In another thread I used the term gameful narrative (much to the mystification of others). The atoms of gameful narrative are these designs that pull you into a world-concept that their designer has grasped and formed into the mechanic. Collectively - the chosen set of mechanics - forms a marvelous machine: an author of a department in Borges' Library of Babel.
My Earthdawn foo is pretty much limited to 2nd hand. I know there is a 'Thought Worm' ritual that grants a sort of telepathy to the PCs, right? I don't know if it has any sinister implications or not. The color seems a bit sinister, that sort of magic in ED is usually styled 'blood rituals' etc. The whole imagery of a 'worm in your thoughts' is a bit squiggy... OTOH AFAIK it sounds like the EFFECTS are just to allow a group of characters to have a sort of 'walkie talkie' kind of telepathic link? Wrath of God is fairly evocative in M:tG, yes. Of course, IN PLAY, the effect is generally more to 'punish the enemy' lol. Still, there's good color there.
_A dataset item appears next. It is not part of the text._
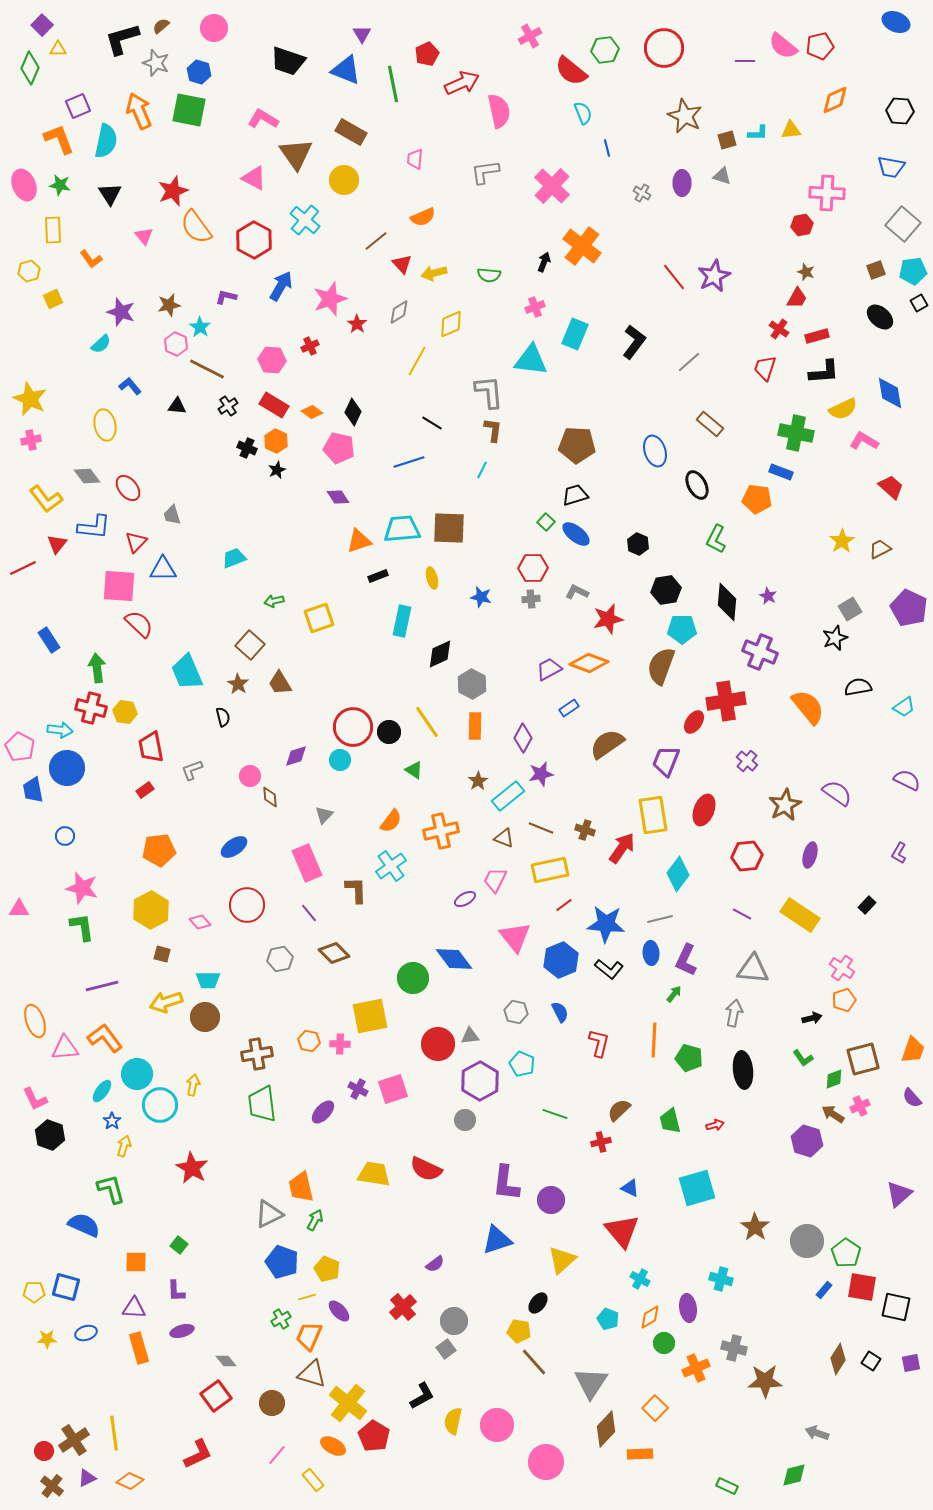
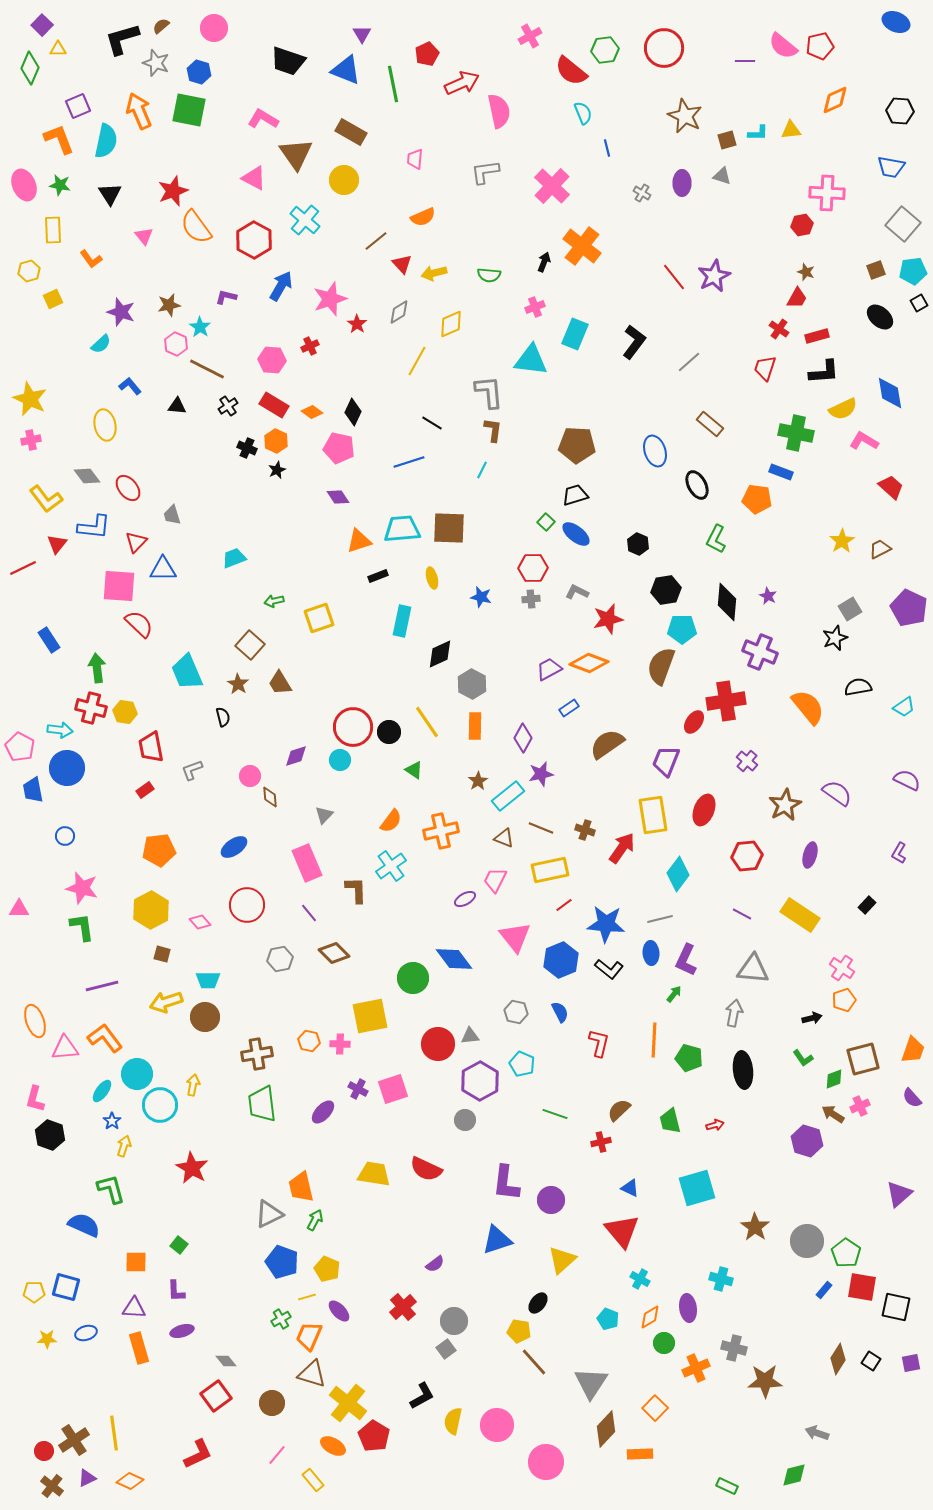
pink L-shape at (35, 1099): rotated 40 degrees clockwise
Obviously I don't know about prototypes of 4e powers. That one seems like once the game design was 'there' then it is a relatively straightforward idea to depict 'valiance' via the mechanics of Valiant Strike. You can see similar design choices in things like the Avenger's class feature. That probably took some iterations of design. I'd note that some classes, like Wizard, obviously seem less robustly tied to their role/thematics. Honestly, IMHO, 'Arcane' is a bad choice of a power source, since its thematics is basically "anything you can do with magic, which is potentially anything at all." So, 4e certainly doesn't succeed in a really even way here.

I'd also note that I am of the opinion that the vast array of 4e powers worked against the game. It is what it is, but I would not do the way they did it, in that particularly respect. I guess hindsight is 20/20, right? Dungeon World's playbooks obviously have similar design considerations. I guess you could say that the same is true for other similar designs (other D&Ds).

Now, what is interesting would be to consider other games. Traveller is quite thematic, but it entirely eschews this sort of design.
 

Yeah, I know I'm still a few days behind on this thread, but I gotta say, that @Ovinomancer kinda raised a flag with that statement IMHO. PbtA games (Certainly DW which I'm really familiar with) are GIVE AND TAKE on story. The GM frames everything, but the game process/agenda GUIDES and INFORMS what that framing is! It isn't some sort of contest between the GM and the players to 'wrest control of the narrative' or something.

In DW the player picks 'Wizard' for his PC, and then maybe he picks 'Neutral: learn something about a magical mystery' and a bond like 'The fighter is woefully misinformed about the world; I will teach them all that I can.' There will be questions asked too, so some background established. The GM can only draw from that stuff, and the other players stuff to make the story, but none of that is "the player wresting control of the narrative" or even attempting to constrain the GM, it is INFORMING the GM and GUIDING the GM as to what the player wants to find out when he plays!
Actually, I was thinking about this, and there ARE some 'unwritten rules' that I think (maybe they are not things that other GM's adhere to) should be binding on a GM in DW. This amounts to "you cannot take away the player's stuff." So, if a PC took a big risk and won a magic sword, the GM CANNOT take that sword away! Only if the PC wagers it in another situation (IE if the fighter jams his magic sword in the mouth of the Great Dragon so it cannot bite the wizard, well, maybe it can get bit off!). There's no possibility of something like a 'Rust Monster' in DW! I mean, if there was it would have to be telegraphed via soft moves that clearly gave the PCs a choice "go here and your magic items/metal gear may be ruined" and play that against their bonds or something. That's fair game, but the players should know what they're risking etc. Really, if you don't do that, then the whole point of things like bonds is obviated anyway.

In any case, the real point is, there are always unwritten parts to the rules of pretty much any game, even one that is very transparent, like DW.